The mission will foster our understanding of how the universe expanded rapidly just after the Big Bang occurred.
The data collected by the space observatory will result in a 3D map of the sky, making it NASA’s first mission to create a near-infrared light-wide spectroscopy map. The name “SPHEREx” is an abbreviation for Spectro-Photometer for the History of the Universe, Epoch of Reionization and Ices Explorer.
The space observatory, similar in size to a subcompact car, is expected to be launched between June 2024 and April 2025.
Tracking countless galaxies and stars
SPHEREx instruments will observe the sky with visible light and near infrared light. The human eye cannot see near-infrared light, but it has helped astronomers look at invisible aspects of space and learn more about the universe.

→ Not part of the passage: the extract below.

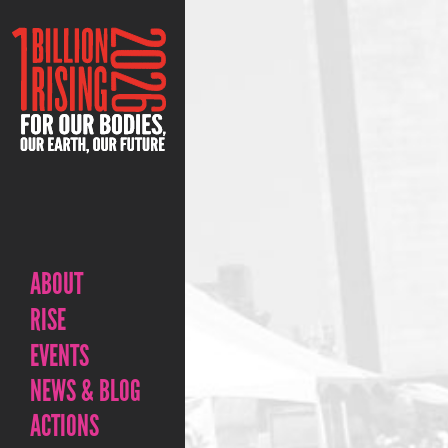
ABOUT
RISE
EVENTS
NEWS & BLOG
ACTIONS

Their instruments will use spectroscopy to separate near-infrared light that the telescope can see at individual wavelengths. These data can shed light on the composition of an object or even on its distance from the Earth.
“This is like moving from black and white images to color; it’s like going from Kansas to Oz,” Allen Farrington, project manager of NASA’s Jet Propulsion Laboratory’s SPHEREx project, said in a statement.
Scientists hope to collect data on more than 300 million galaxies near and far, some of which are so far away, that light has taken 10 billion years to reach Earth.
The telescope will also explore more than 100 million stars in our Milky Way galaxy as it searches for water ice and other organic molecules in star nurseries and areas around stars where new planets could form. These stellar birthplaces, where stars come together from gas and dust, could contain evidence of ingredients for life.
At the end of the mission, astronomers expect to have a map of the entire sky that exceeds the resolution of previous similar maps, according to the agency.
The SPHEREx space telescope will also be able to identify objects of interest that other NASA missions can observe in more detail.
Tracks of new star formations
The mission team considers some specific goals for SPHEREx.
Scientists will look for evidence of inflation in the universe a fraction of a second after the Big Bang, when space as we know it expanded rapidly. This would have changed the way matter is distributed. There may be evidence of this inflation in the patterns and positioning of galaxies throughout the universe.
Astronomers also want to know more about the history of how galaxies formed, including the first stars to form after the Big Bang. Galaxies have a faint glow. This glow varies by space depending on the location of galaxies, as some of them tend to remain in groups called clusters. Maps created by SPHEREx that decompose light into different bands of colors could reveal more information about the first galaxies that formed stars.
By closely analyzing the new stars that form in the Milky Way, astronomers will also be able to learn more about how young planetary systems are created. Planets are formed from the remnants of star formation, essentially disks of gas, dust, and water ice that swirl together. This excess water ice could basically carry water and other organic molecules to the planets, just like the way water was delivered to Earth early.
This will tell scientists whether our planetary system, which includes the Earth and its ability to support life, is common or rare.
Final design and assembly
NASA officials announced this week that the mission has entered Phase C, which means the first design plans have been approved and teams can begin final design and assemble hardware and software. The California Institute of Technology and NASA’s Reaction Propulsion Laboratory will develop SPHEREx instruments while the spacecraft itself will be built by Ball Aerospace.
The SPHEREx team will spend the next 29 months building these components before entering the next mission phase: assembly, testing and launch.